John Gast, American Progress, 1872

  • “We challenge a social arrangement by questioning the story that validates it. When people stop believing the stories that justify the social order, it begins to change. The dominant story of modernity has been progress. Although still hardwired into our institutions, that story has lost most of its plausibility.” – David Loy, The World Is Made of Stories
  • “Progress might have been all right once, but it has gone on too long.” – Ogden Nash
  • “[T]here is a long history of the American people thinking of the indigenous peoples of North America as a ‘barrier’ or ‘obstacle’ to American ‘progress’… Indians were not considered to be attempting to stand still. They were thought of as not having ‘advanced,’ or as holding back, the ‘forward’ movement of ‘progress.’” – Steven T. Newcomb, Pagans in the Promised Land: Decoding the Doctrine of Christian Discovery

Today, I give particular thanks for David Loy, Ogden Nash and Steven Newcomb. Together, they say what I have been struggling to articulate for more than a decade.

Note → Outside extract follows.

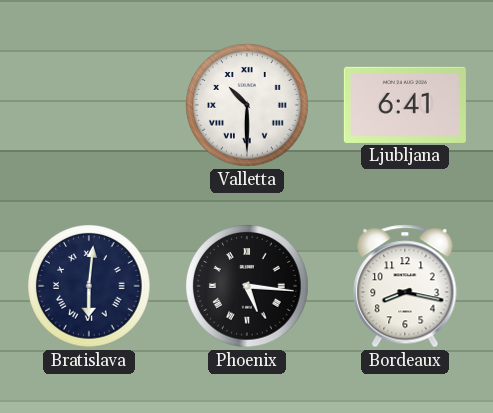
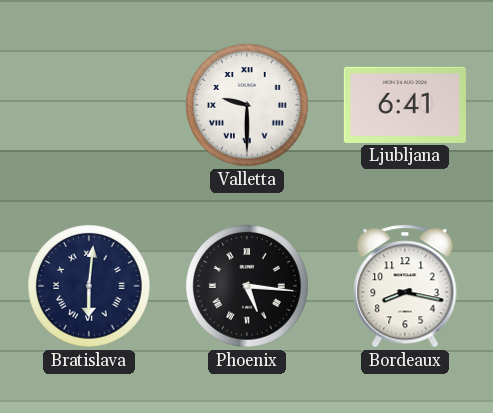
Valletta: 10:30 -> 9:30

Given the realities we face as a global community, progress no longer feels like a plausible story. Perhaps it never was to most of the world’s people. But it is a very popular story within Unitarian Universalism and I invite us to think about that. I ask us to consider the impact of this story on our world. Perhaps it is time to listen to, remember or craft another story.

That may be hard, however, if we are bound to identities such as “liberal” and “progressive.” While these terms are deeply meaningful for many of us, they may keep us collectively unable to stretch beyond Euro-centric stories in which the saviors, the liberators, the heroes are typically people of European-descent whose culture is invariably superior to (i.e., more democractic, more reasonable, more tolerant, more “civilized”) than those traditions that do not identify with ‘progress’ or ‘liberal politics.’

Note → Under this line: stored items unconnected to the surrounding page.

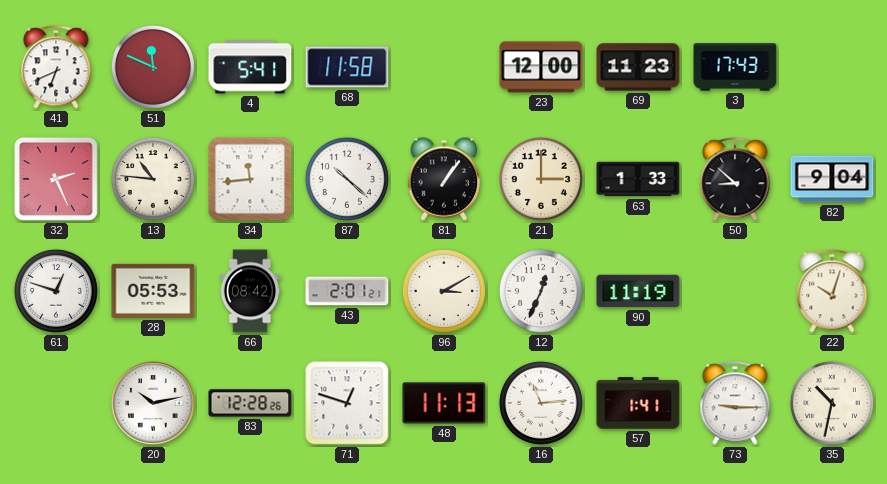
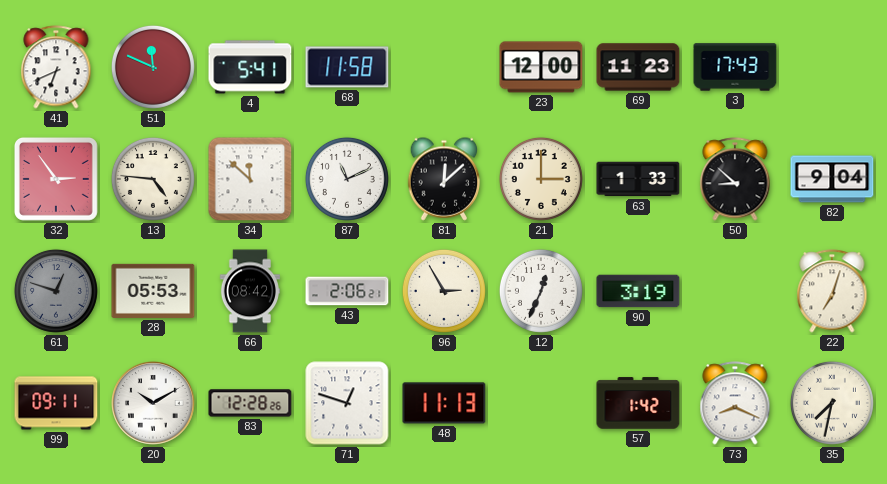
32: 2:26 -> 2:54
13: 10:46 -> 4:46
34: 11:44 -> 11:52
87: 10:22 -> 11:11
81: 1:06 -> 12:08
61 dial: white -> grey
43: 2:01 -> 2:06
96: 3:10 -> 2:55
90: 11:19 -> 3:19
22: 10:03 -> 7:03
99: none -> 09:11
20: 10:13 -> 10:10
16: 11:14 -> none
57: 1:41 -> 1:42
73: 9:15 -> 8:19
35: 10:32 -> 7:32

The story of progress led Europeans to see indigenous peoples as a barrier to a better tomorrow. Just so, the story of progress may be a barrier to recognizing world views that possess the transformative insight and wisdom we need to guide us through the global crises we face today.

One of the practices of love is to disrupt the governing story. One of the stories begging for disruption is that of “progress.” Let’s do it.